The second exception is internships that meet criteria set by the Ministry of Labour. These requirements include that the intern is receiving valuable training, is not taking someone else’s job, and has not been promised a job after their training. The most important feature is the educational component: the primary purpose of internships is to teach valuable skills, not to provide cheap labour to businesses.
The safest way to ensure compliance with the law is to have an internship approved as part of a college or university program. Alternatively, you should design the internship ahead of time to focus it around training and skills development.
Work at my business has slowed down quite a bit this year. I currently have 11 employees but there is not enough work to go around. I should be getting a set of new contracts that will keep everyone busy this spring, but I’d like to make some temporary layoffs in the meantime to avoid having to let anyone go for good.
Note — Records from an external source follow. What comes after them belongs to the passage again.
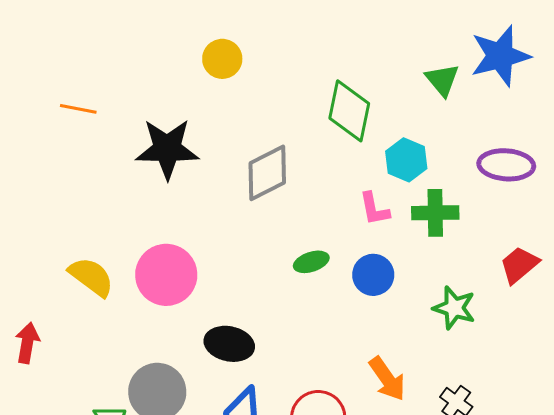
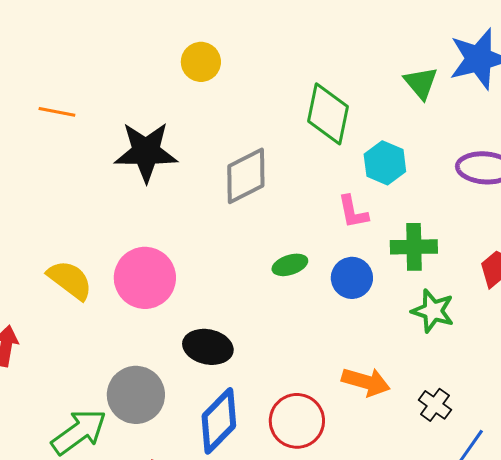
green cross: (435, 213) -> (414, 247), moved
orange arrow: (387, 379) -> (366, 382), turned -39

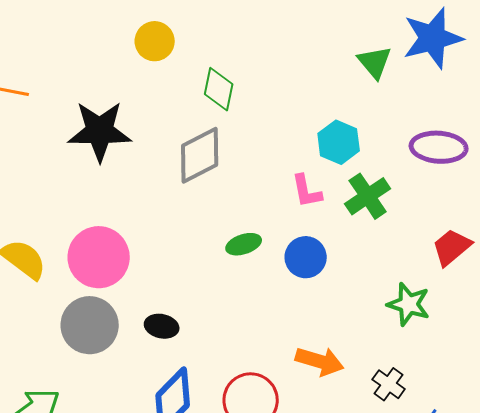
green diamond: (328, 114) -> (219, 89), moved, size x0.7
green cross: (414, 247) -> (368, 196), moved, turned -33
green star: (433, 311) -> (409, 304), moved
black ellipse: (208, 347) -> (162, 326), size x0.7
gray circle: (136, 395) -> (90, 325), moved

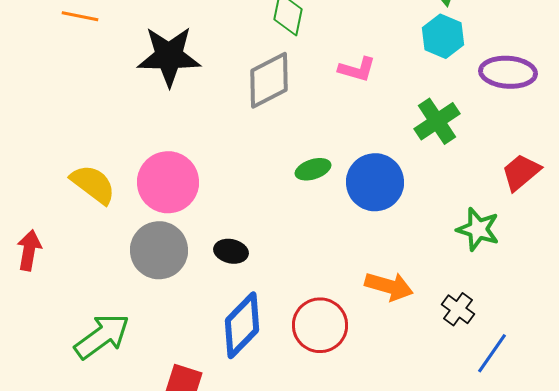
cyan hexagon: (339, 142) -> (443, 36), moved
pink L-shape: (307, 191) -> (357, 69), moved, turned -63
blue circle: (306, 257) -> (375, 182), size x1.4

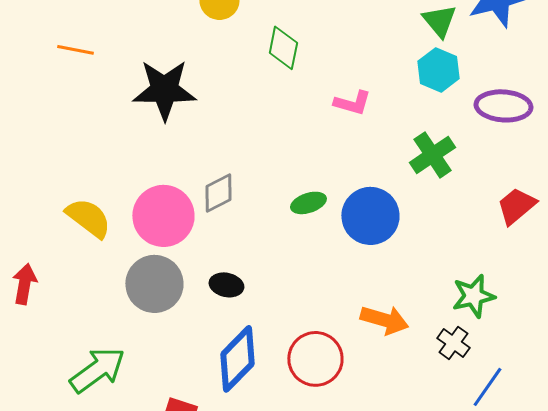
gray diamond: (269, 80) -> (218, 193), moved, size x0.7
green star: (478, 229) -> (473, 296), moved, turned -30

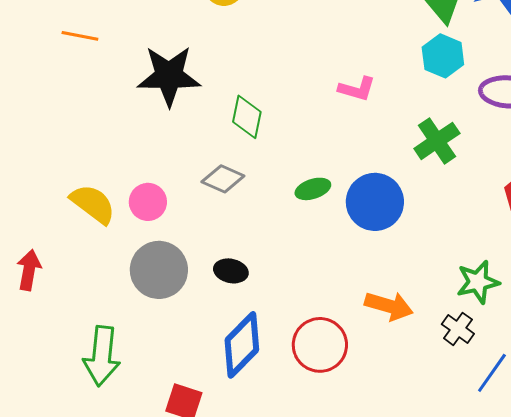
green diamond: (283, 48) -> (247, 117), moved
gray diamond: (218, 193) -> (223, 179), turned 51
pink circle: (163, 216) -> (148, 202), moved, size x0.6
green arrow: (97, 370) -> (102, 356), turned 132

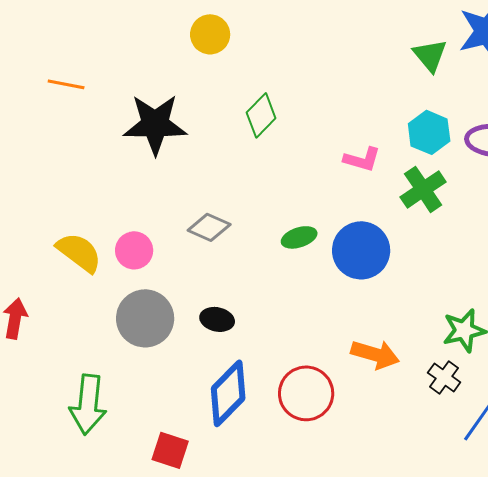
cyan hexagon: (443, 56) -> (429, 132), moved
pink L-shape: (357, 89) -> (362, 159), moved
green diamond: (247, 117) -> (261, 115), moved, turned 33

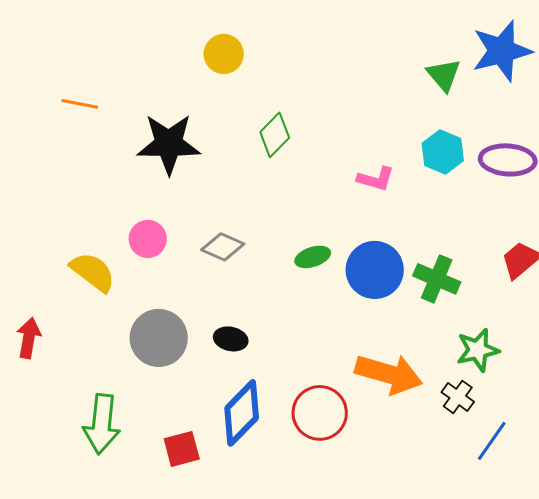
green cross: (423, 189) -> (437, 279), moved, turned -33
pink circle: (134, 250) -> (148, 239), moved
orange arrow: (375, 354) -> (389, 374), size x1.4
red square: (170, 450) -> (182, 449), moved, turned -33

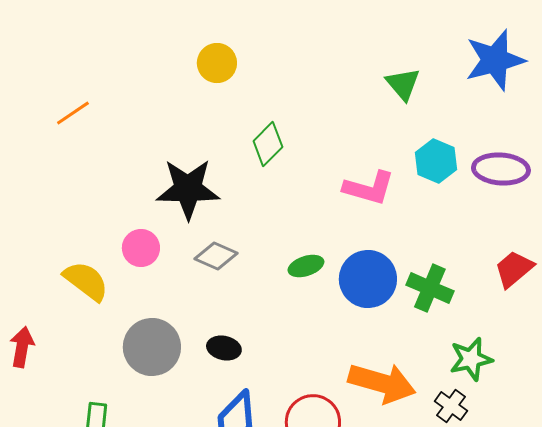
green triangle: (444, 75) -> (403, 84), moved
orange line: (80, 104) -> (73, 113), turned -45
black star: (169, 144) -> (188, 189), moved
pink L-shape: (376, 179) -> (369, 188), size x1.4

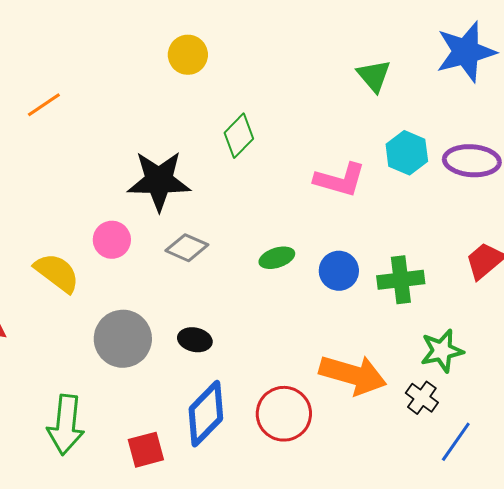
blue circle: (368, 279) -> (339, 271), size x0.7
green cross: (430, 288) -> (401, 280), turned -30

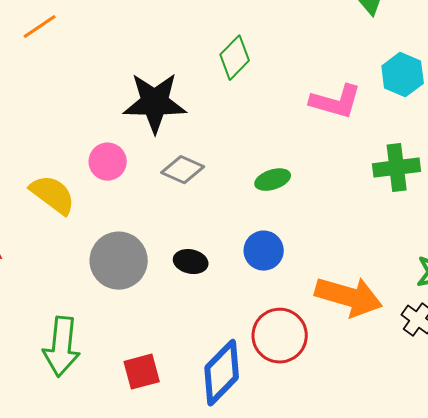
blue circle: (339, 271) -> (264, 251), moved
green cross: (401, 280) -> (397, 168), moved
blue diamond: (206, 414) -> (222, 373), moved

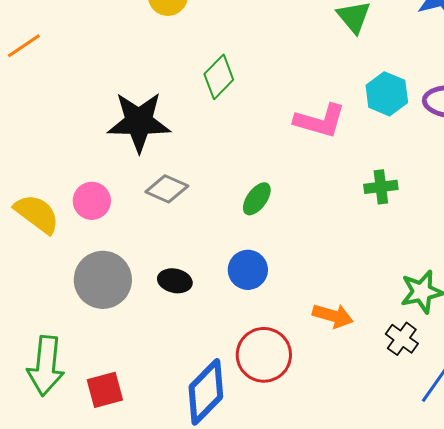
pink circle: (108, 162) -> (92, 201), moved
green cross: (397, 168) -> (381, 187), size x0.7
green ellipse: (273, 180) -> (257, 199), turned -36
orange arrow: (349, 297) -> (333, 316), size x0.6
red square: (142, 372) -> (105, 390), moved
I’ve discussed this with business colleagues who told me that temporary layoffs are not permitted for non-unionized employees. What are my options?
The law applicable to temporary layoffs in Ontario can be confusing. The Employment Standards Act does allow temporary layoffs of up to 13 weeks in a 20 week period. In certain seasonal industries, such as construction, temporary layoffs over the winter months are fairly common. However, in other workplaces courts in Ontario have treated temporary layoffs as constructive dismissals and have ordered employers to provide termination and severance pay.
In recent years, some Ontario court decisions have allowed temporary layoffs provided employers comply with both the Employment Standards Act and the terms of the employee’s contract. Depending on the nature of the work, such layoffs may even be permitted when an employee is working with an unwritten contract. A temporary layoff is also more likely to be permitted if an employee remains entitled to benefits and can access Employment Insurance during their time off. During any such layoff it is important to inform the employee that the layoff is temporary and to provide them with a return to work date. Finally, a temporary layoff should not be used as a form of discipline to punish an employee for misconduct – that will most certainly result in a claim for constructive dismissal.